§ How to complete this task
Locate the string "online" in the records below. Copy every line where it occurs.

§ Extracted records

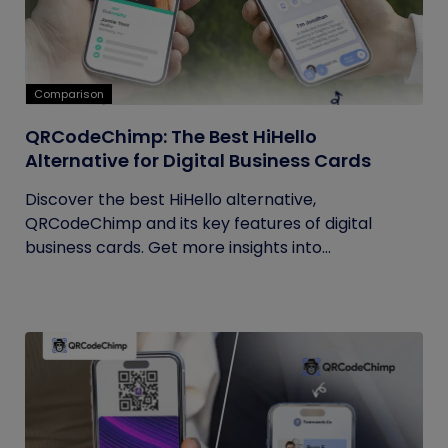
Comparison
QRCodeChimp: The Best HiHello
Alternative for Digital Business Cards
Discover the best HiHello alternative,
QRCodeChimp and its key features of digital
business cards. Get more insights into...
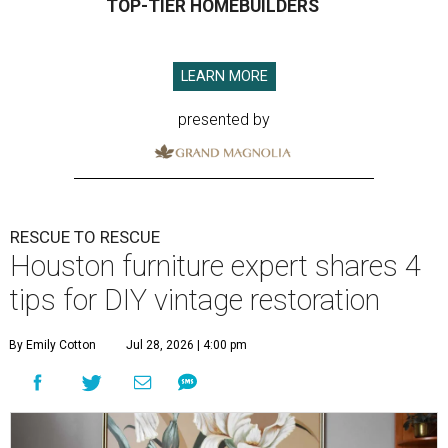
TOP-TIER HOMEBUILDERS
LEARN MORE
presented by
RESCUE TO RESCUE
Houston furniture expert shares 4
tips for DIY vintage restoration
By Emily Cotton
Jul 28, 2026 | 4:00 pm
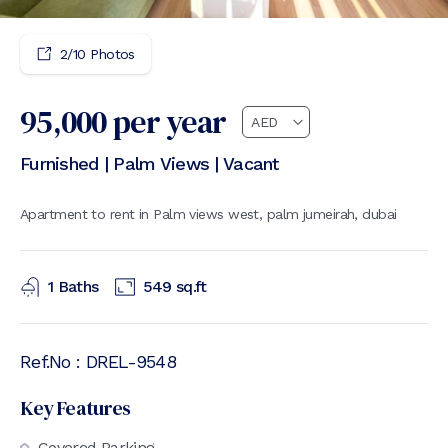
2
/
10
Photos
95,000
per year
Furnished | Palm Views | Vacant
Apartment to rent in Palm views west, palm jumeirah, dubai
1
Baths
549
sq.ft
Ref.No :
DREL-9548
Key Features
Covered Parking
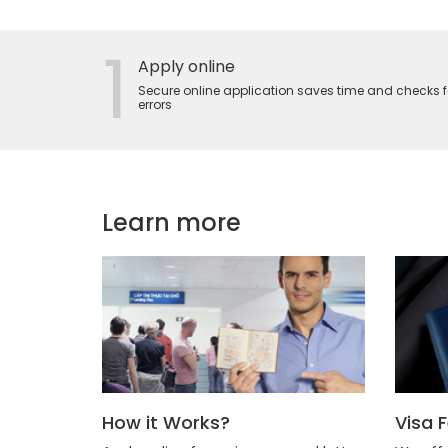
1
Apply online
Secure online application saves time and checks f
errors
Learn more
How it Works?
Visa 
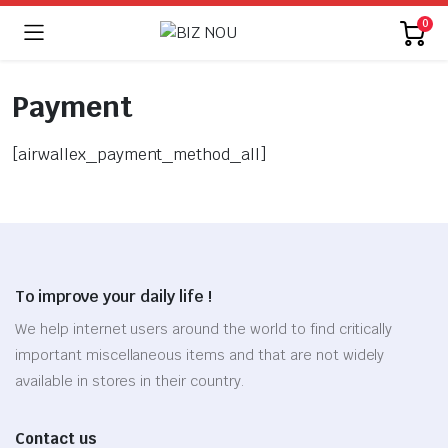
0
Payment
[airwallex_payment_method_all]
To improve your daily life !
We help internet users around the world to find critically
important miscellaneous items and that are not widely
available in stores in their country.
Contact us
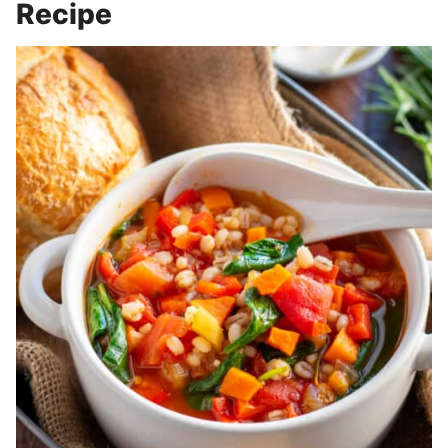
Recipe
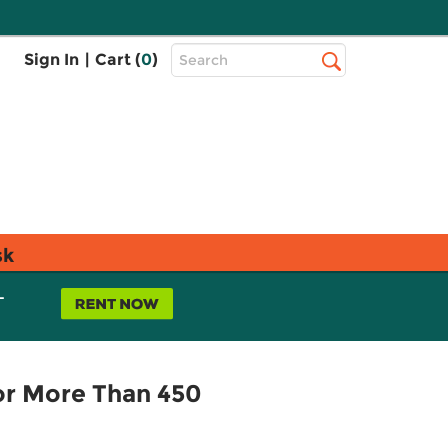
Top
Sign In
|
Cart (
0
)
Search
Search
Bar
sk
L
for More Than 450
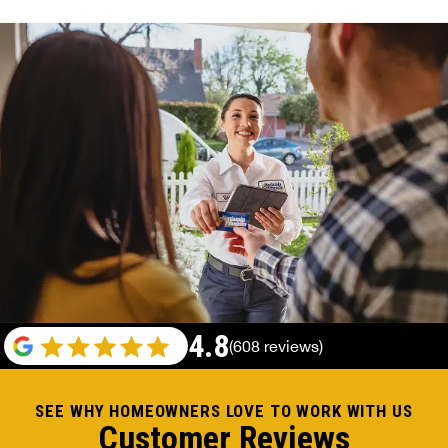
4.8
(608 reviews)
SEE WHY HOMEOWNERS LOVE TO WORK WITH US
Customer Reviews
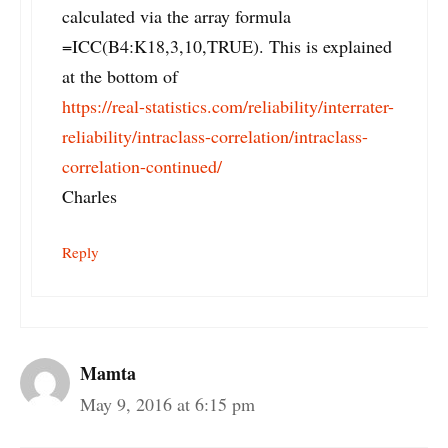
calculated via the array formula
=ICC(B4:K18,3,10,TRUE). This is explained
at the bottom of
https://real-statistics.com/reliability/interrater-
reliability/intraclass-correlation/intraclass-
correlation-continued/
Charles
Reply
Mamta
May 9, 2016 at 6:15 pm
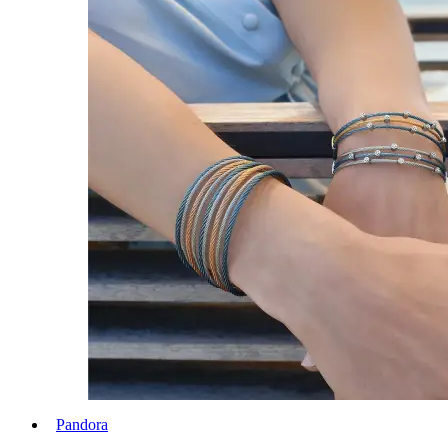
Pandora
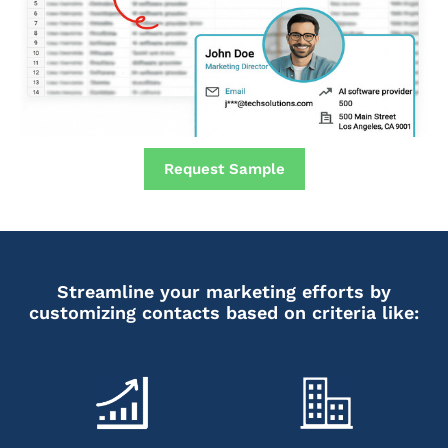
Request Sample
Streamline your marketing efforts by
customizing contacts based on criteria like:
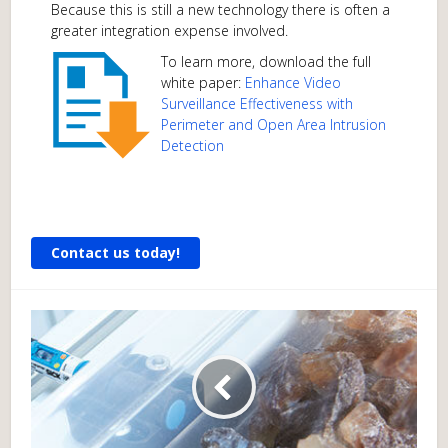
Because this is still a new technology there is often a
greater integration expense involved.
To learn more, download the full
white paper:
Enhance Video
Surveillance Effectiveness with
Perimeter and Open Area Intrusion
Detection
Contact us today!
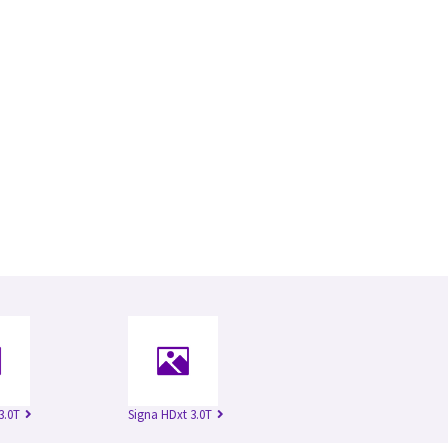
3.0T
Signa HDxt 3.0T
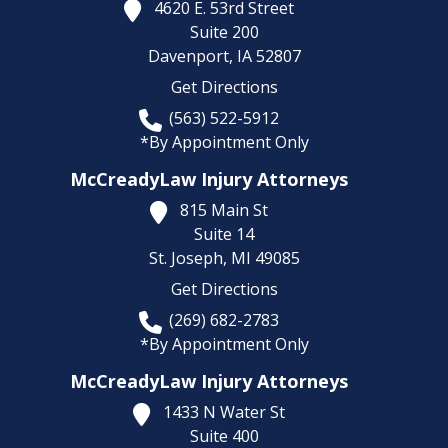
4620 E. 53rd Street
Suite 200
Davenport,
IA
52807
Get Directions
(563) 522-5912
*By Appointment Only
McCreadyLaw Injury Attorneys
815 Main St
Suite 14
St. Joseph,
MI
49085
Get Directions
(269) 682-2783
*By Appointment Only
McCreadyLaw Injury Attorneys
1433 N Water St
Suite 400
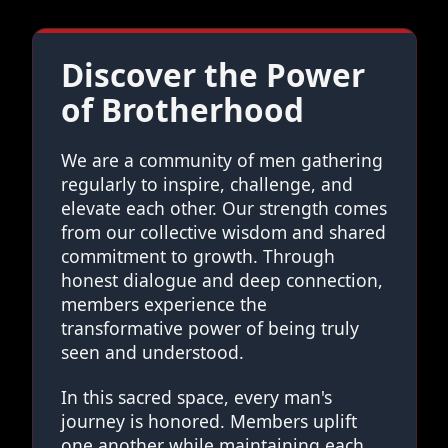
Discover the Power
of Brotherhood
We are a community of men gathering
regularly to inspire, challenge, and
elevate each other. Our strength comes
from our collective wisdom and shared
commitment to growth. Through
honest dialogue and deep connection,
members experience the
transformative power of being truly
seen and understood.
In this sacred space, every man's
journey is honored. Members uplift
one another while maintaining each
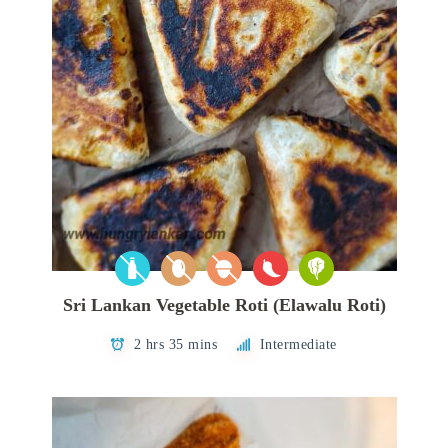
Sri Lankan Vegetable Roti (Elawalu Roti)
2 hrs 35 mins
Intermediate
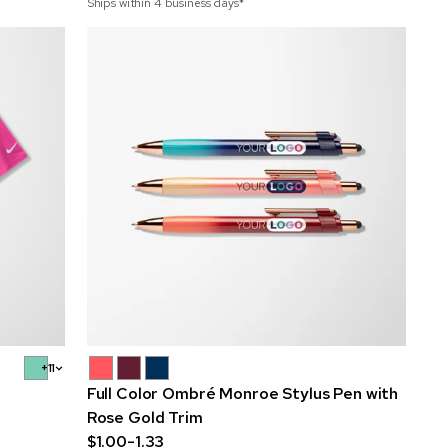
Ships within 4 business days*
+11
Full Color Ombré Monroe Stylus Pen with
Rose Gold Trim
$1.00-1.33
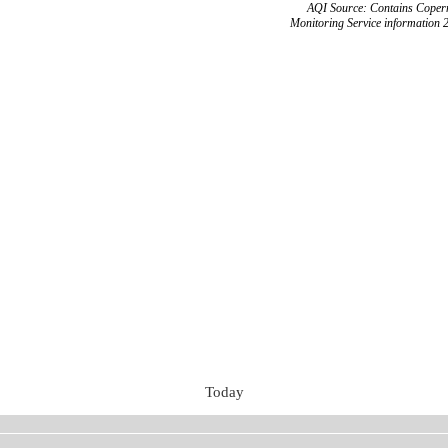
AQI Source: Contains Copern
Monitoring Service information 
Today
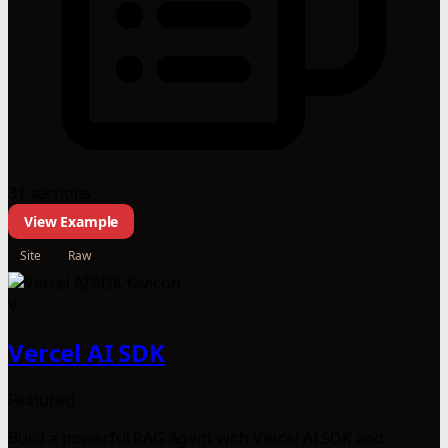
31 sections
View Example
Site
Raw
V
Vercel AI SDK
Featured
Build a powerful RAG Agent with Vercel AI SDK and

§ Answer
Apply online
Secure online application saves time and checks f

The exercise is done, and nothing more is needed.